Os casais acabaram se beijando e Mia olhou para o lado voltando a sentir uma tristeza profunda ao lembrar de Castiel. Então ela voltou para a festa que já se aproximava do fim.
Algum tempo depois
Havia anoitecido e os recém casados começaram a se despedir de todos os convidados e amigos. Foi neste momento que Mia viu Castiel novamente, afinal ele também estava por perto e queria se despedir deles.
Parecia que o anjo estava evitando Mia tanto quanto ela estava o evitando. A garota não queria brigar com Castiel, mas ao mesmo tempo não sabia como agir depois de tudo que aconteceu e, por isso, achou melhor evitar o contato visual e manter certa distância.
Bobby se despediu da filha e do genro, depois de Dean e Natalie, Garth distribuiu abraços calorosos nos dois casais, Kevin e Chloe também se despediram dos recém casados, assim como a Xerife Mills, Charlie e Castiel.
Por fim, Mia abraçou os Winchester e as garotas. Ouviu de todos eles conselhos do tipo: "Você devia aceitar", "Aceita logo" , "Parem de brigar, vocês se amam" e " Parem de brigar, coelhos".
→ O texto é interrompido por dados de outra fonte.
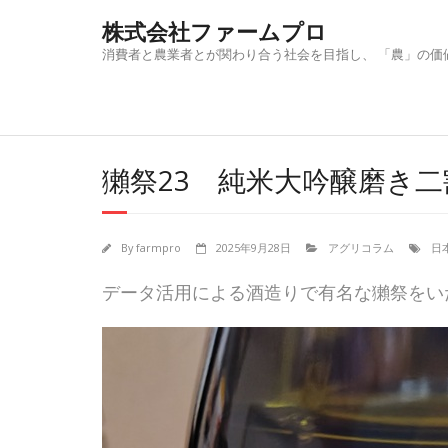
Skip
株式会社ファームプロ
to
content
消費者と農業者とが関わり合う社会を目指し、 「農」の価
獺祭23 純米大吟醸磨き
By
farmpro
2025年9月28日
アグリコラム
日
データ活用による酒造りで有名な獺祭をい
Por sorte, Sam, Claire, Dean e Natalie foram discretos ao dizerem aquelas coisas para que Castiel, que estava por perto, não ouvisse. Eles sabiam que um clima estranho tinha se estabelecido entre o casal e não queriam constranger Mia. Mas também não se conformavam em ver os dois daquele jeito.
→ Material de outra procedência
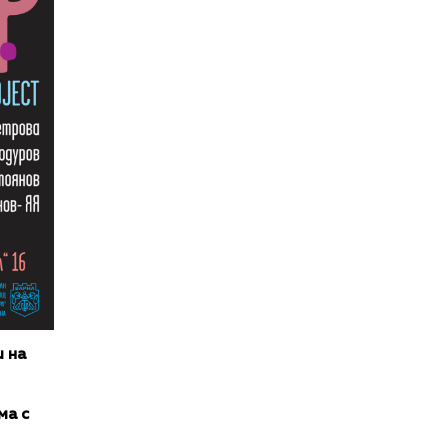
 на
ма с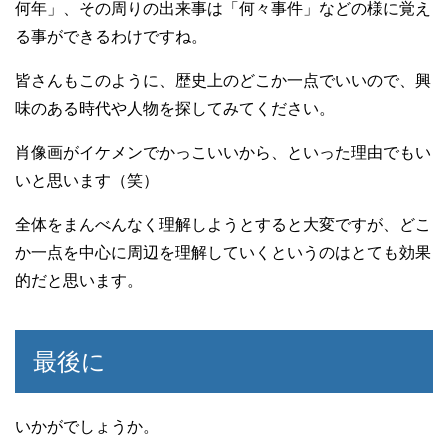
何年」、その周りの出来事は「何々事件」などの様に覚え
る事ができるわけですね。
皆さんもこのように、歴史上のどこか一点でいいので、興
味のある時代や人物を探してみてください。
肖像画がイケメンでかっこいいから、といった理由でもい
いと思います（笑）
全体をまんべんなく理解しようとすると大変ですが、どこ
か一点を中心に周辺を理解していくというのはとても効果
的だと思います。
最後に
いかがでしょうか。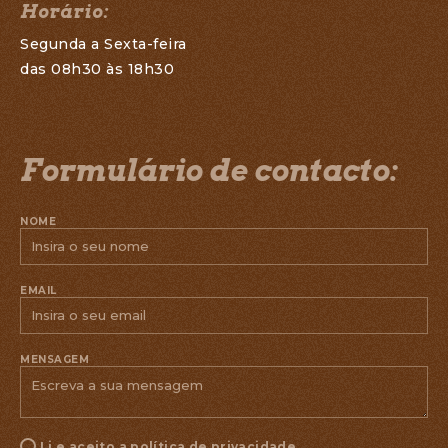
SOBRE NÓS
Horário:
A REDE
Segunda a Sexta-feira
das 08h30 às 18h30
CONTACTOS
CONDIÇÕES LEGAIS
Formulário de contacto:
CO-FINANCIAMENTO
NOME
EMAIL
MENSAGEM
Li e aceito a
política de privacidade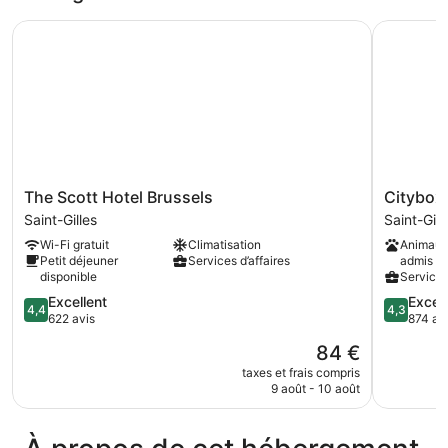
chambre
The Scott Hotel Brussels
Citybox B
Chambre
Familiale
The
Citybox
The Scott Hotel Brussels
Citybox
Scott
Brussels
Saint-Gilles
Saint-Gill
Hotel
Centre
Wi-Fi gratuit
Climatisation
Animaux
Brussels
Louise
Petit déjeuner
Services d’affaires
admis
Saint-
Saint-
disponible
Services
Gilles
Gilles
4.4
4.3
Excellent
Excell
4,4
4,3
sur
sur
622 avis
874 av
5,
5,
Le
84 €
Excellent,
Excellent,
nouveau
622 avis
874 avis
taxes et frais compris
prix
9 août - 10 août
est
de
84 €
Mia assentiu com um meneio de cabeça e um meio sorriso, tentando disfarçar a tristeza que estava sentindo. Não queria estragar aquele dia tão especial para os dois casais.
Em seguida, Sam e Claire entraram na Pajero e saíram buzinando enquanto todos aplaudiam, assobiavam e vibravam. Dean e Natalie demoraram um pouco mais. Estavam em um impasse porque a loira queria que Dean fosse no Camaro com ela, e ele queria que Natalie se rendesse ao charme do Impala. No fim, eles trocaram um beijo apaixonado e entraram cada um em seus respectivos veículos mesmo. Novos aplausos e assobios foram ouvidos na saída do sítio.
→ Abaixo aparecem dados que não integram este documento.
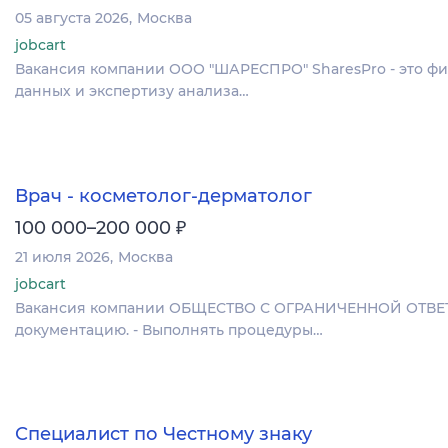
05 августа 2026
Москва
jobcart
Вакансия компании ООО "ШАРЕСПРО" SharesPro - это фи
данных и экспертизу анализа…
Врач - косметолог-дерматолог
₽
100 000–200 000
21 июля 2026
Москва
jobcart
Вакансия компании ОБЩЕСТВО С ОГРАНИЧЕННОЙ ОТВЕТСТ
документацию. - Выполнять процедуры…
Специалист по Честному знаку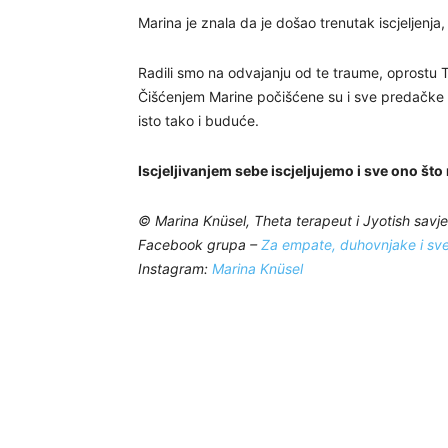
Marina je znala da je došao trenutak iscjeljenja
Radili smo na odvajanju od te traume, oprostu
Čišćenjem Marine počišćene su i sve predačke lin
isto tako i buduće.
Iscjeljivanjem sebe iscjeljujemo i sve ono što
© Marina Knüsel, Theta terapeut i Jyotish savje
Facebook grupa –
Za empate, duhovnjake i sve 
Instagram:
Marina Knüsel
As latinhas penduradas nas latarias dos três veículos faziam barulho em contato com o asfalto. Letras recortadas em um papel laminado e colorido diziam "Recém Casados".
Aos poucos, os convidados se dispersaram e foram indo embora. Bobby e Jody decidiram ir até um bar da região para beberem mais um pouco e jogar conversa fora. Garth deu uma carona para Kevin e Chloe que fariam as malas naquela noite e partiriam para New Jersey pela manhã. E Charlie ganhou uma carona de uma caçadora muito bonita com quem ela conversou praticamente a festa toda.
Em dado momento, Mia caminhou devagar até o Mustang e abriu a porta.
– Deixa que eu dirijo. — propôs Castiel surgindo atrás dela. Quando Mia se virou para olhá-lo um tanto surpresa, ele explicou — Você bebeu demais. Anjos não ficam bêbados, lembra?
Sem querer entrar em uma discussão e, no fundo feliz por Castiel ter se mostrado educado e até gentil, Mia lhe entregou a chave.
Antes de dar a volta no veículo e entrar, ela respondeu:
– Ok.
Em seguida, a caçadora colocou o cinto de segurança e encostou a cabeça na janela. Fechou os olhos enquanto ouvia o som do motor quando Castiel deu partida. De olhos fechados era mais fácil controlar a vontade de chorar, e a enxaqueca que sentia, parecia melhorar um pouco.